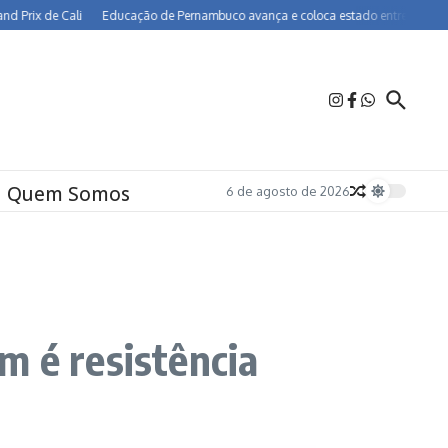
ix de Cali
Educação de Pernambuco avança e coloca estado entre os melhores d
Quem Somos
6 de agosto de 2026
m é resistência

⁂

The records above need retyping in full. Omit the pictures, and change nothing else.

Exercise solution »
ix de Cali
Educação de Pernambuco avança e coloca estado entre os melhores d
Quem Somos
6 de agosto de 2026
m é resistência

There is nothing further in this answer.